• Data listing:
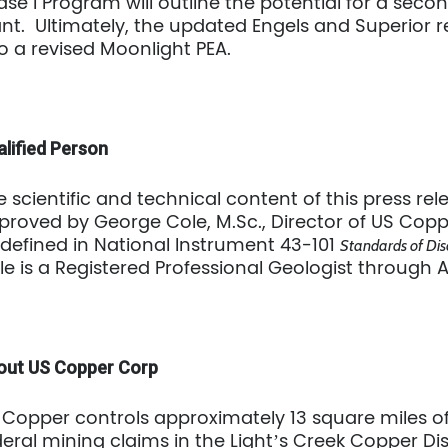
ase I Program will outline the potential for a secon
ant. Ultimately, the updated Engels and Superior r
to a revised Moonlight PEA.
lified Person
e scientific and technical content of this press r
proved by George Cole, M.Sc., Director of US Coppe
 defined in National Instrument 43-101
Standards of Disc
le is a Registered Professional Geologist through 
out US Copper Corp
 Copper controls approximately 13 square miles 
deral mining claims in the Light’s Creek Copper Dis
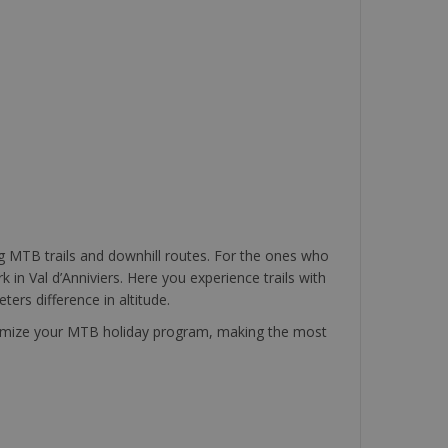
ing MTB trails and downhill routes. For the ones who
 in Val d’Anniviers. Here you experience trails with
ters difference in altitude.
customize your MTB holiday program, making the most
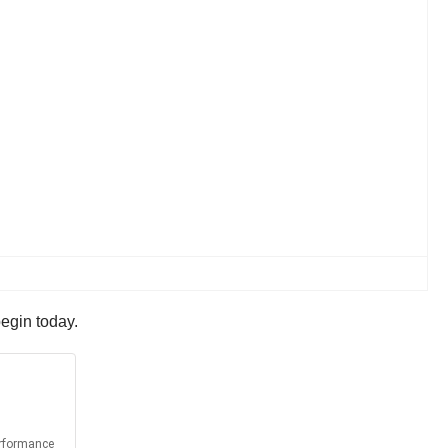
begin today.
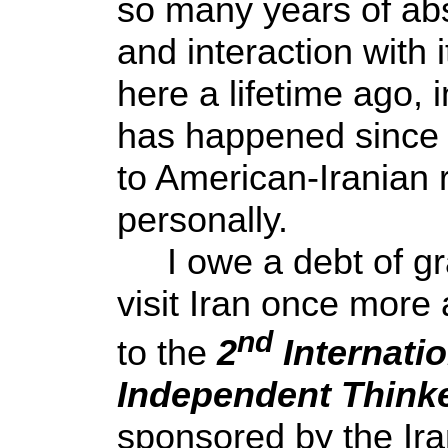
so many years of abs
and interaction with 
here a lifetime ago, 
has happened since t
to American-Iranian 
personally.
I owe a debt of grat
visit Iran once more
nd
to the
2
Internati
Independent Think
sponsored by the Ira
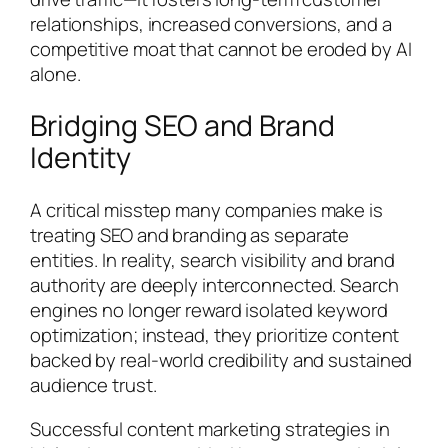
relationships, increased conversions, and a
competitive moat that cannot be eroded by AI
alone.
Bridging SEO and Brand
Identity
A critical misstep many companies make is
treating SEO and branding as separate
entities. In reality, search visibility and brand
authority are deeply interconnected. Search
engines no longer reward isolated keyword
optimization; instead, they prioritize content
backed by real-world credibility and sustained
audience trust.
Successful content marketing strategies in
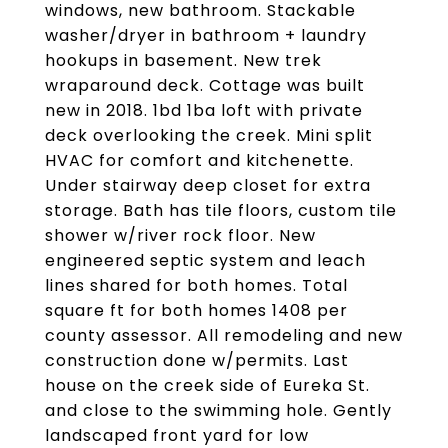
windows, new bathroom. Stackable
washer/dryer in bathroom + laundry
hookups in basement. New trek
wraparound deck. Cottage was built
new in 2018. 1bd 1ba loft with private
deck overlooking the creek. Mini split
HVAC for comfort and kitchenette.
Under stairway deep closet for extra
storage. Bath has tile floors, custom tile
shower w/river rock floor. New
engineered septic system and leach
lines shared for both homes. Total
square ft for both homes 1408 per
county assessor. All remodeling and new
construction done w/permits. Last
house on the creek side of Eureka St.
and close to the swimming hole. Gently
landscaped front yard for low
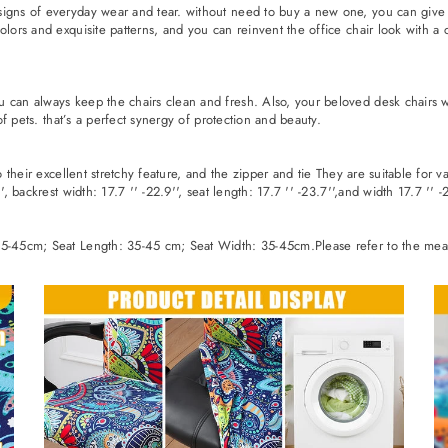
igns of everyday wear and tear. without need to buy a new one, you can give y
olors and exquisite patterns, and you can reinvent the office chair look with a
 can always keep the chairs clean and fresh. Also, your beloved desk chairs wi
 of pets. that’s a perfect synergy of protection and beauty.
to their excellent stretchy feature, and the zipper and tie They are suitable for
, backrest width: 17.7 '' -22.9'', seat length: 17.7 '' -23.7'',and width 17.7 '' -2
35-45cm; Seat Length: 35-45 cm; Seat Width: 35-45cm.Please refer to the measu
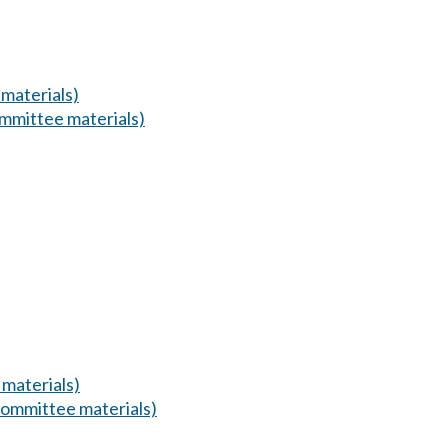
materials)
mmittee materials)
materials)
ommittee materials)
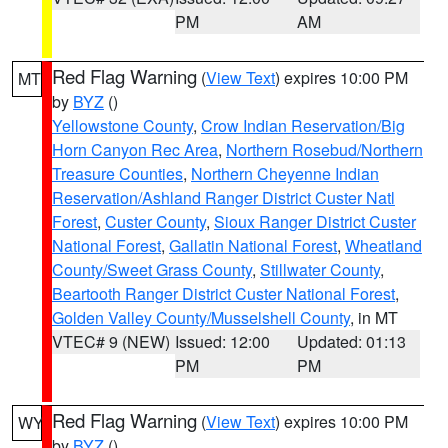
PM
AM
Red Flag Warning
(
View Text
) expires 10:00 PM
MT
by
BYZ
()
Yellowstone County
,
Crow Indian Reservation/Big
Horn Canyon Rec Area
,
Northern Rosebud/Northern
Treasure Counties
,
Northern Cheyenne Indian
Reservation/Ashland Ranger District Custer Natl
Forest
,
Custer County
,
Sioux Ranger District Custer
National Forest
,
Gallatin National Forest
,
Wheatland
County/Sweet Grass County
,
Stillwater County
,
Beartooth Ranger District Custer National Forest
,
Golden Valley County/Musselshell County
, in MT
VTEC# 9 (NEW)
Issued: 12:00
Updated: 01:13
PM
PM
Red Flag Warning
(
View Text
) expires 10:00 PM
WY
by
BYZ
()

• About this task: Show every line above in which the word "many" is found.

• Result:
so many years of abs
A critical misstep many companies make is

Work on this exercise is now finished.